What is required - Below is a listing; write it out exactly and drop any images from it.

Records supplied -
=== Begin Enclosure ===

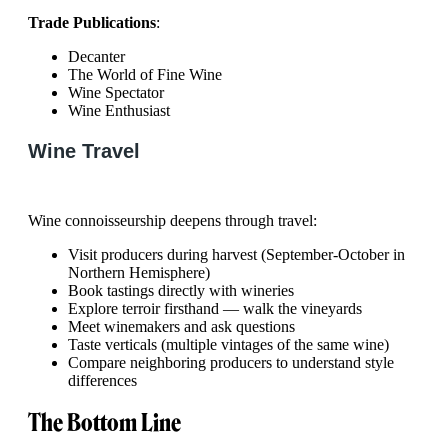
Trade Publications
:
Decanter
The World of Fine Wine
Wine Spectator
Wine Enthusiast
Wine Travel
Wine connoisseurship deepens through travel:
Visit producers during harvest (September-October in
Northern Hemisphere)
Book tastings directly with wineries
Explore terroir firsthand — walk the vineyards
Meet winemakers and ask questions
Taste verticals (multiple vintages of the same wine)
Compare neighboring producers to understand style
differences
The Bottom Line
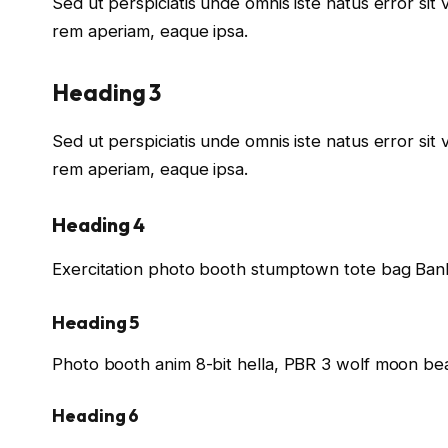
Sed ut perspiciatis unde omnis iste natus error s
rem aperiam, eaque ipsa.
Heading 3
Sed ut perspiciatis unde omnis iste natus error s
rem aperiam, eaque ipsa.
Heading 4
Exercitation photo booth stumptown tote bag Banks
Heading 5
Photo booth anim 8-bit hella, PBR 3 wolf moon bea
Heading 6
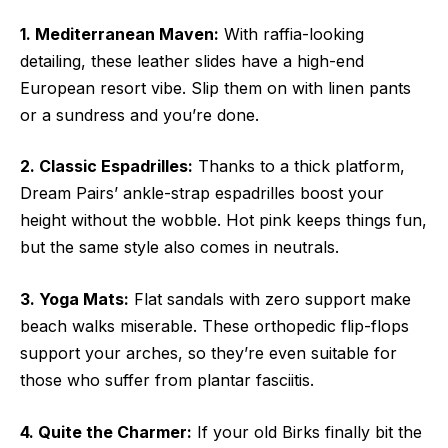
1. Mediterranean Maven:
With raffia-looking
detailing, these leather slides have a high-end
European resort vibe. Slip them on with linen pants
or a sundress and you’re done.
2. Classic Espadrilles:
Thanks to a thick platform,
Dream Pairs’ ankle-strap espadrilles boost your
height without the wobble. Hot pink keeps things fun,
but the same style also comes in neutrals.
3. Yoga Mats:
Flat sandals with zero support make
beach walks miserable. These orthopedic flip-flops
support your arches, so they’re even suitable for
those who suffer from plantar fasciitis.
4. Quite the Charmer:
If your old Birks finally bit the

=== End Enclosure ===

Completed exercise -
Trade Publications
:
Decanter
The World of Fine Wine
Wine Spectator
Wine Enthusiast
Wine Travel
Wine connoisseurship deepens through travel:
Visit producers during harvest (September-October in
Northern Hemisphere)
Book tastings directly with wineries
Explore terroir firsthand — walk the vineyards
Meet winemakers and ask questions
Taste verticals (multiple vintages of the same wine)
Compare neighboring producers to understand style
differences
The Bottom Line
Sed ut perspiciatis unde omnis iste natus error s
rem aperiam, eaque ipsa.
Heading 3
Sed ut perspiciatis unde omnis iste natus error s
rem aperiam, eaque ipsa.
Heading 4
Exercitation photo booth stumptown tote bag Banks
Heading 5
Photo booth anim 8-bit hella, PBR 3 wolf moon bea
Heading 6
1. Mediterranean Maven:
With raffia-looking
detailing, these leather slides have a high-end
European resort vibe. Slip them on with linen pants
or a sundress and you’re done.
2. Classic Espadrilles:
Thanks to a thick platform,
Dream Pairs’ ankle-strap espadrilles boost your
height without the wobble. Hot pink keeps things fun,
but the same style also comes in neutrals.
3. Yoga Mats:
Flat sandals with zero support make
beach walks miserable. These orthopedic flip-flops
support your arches, so they’re even suitable for
those who suffer from plantar fasciitis.
4. Quite the Charmer:
If your old Birks finally bit the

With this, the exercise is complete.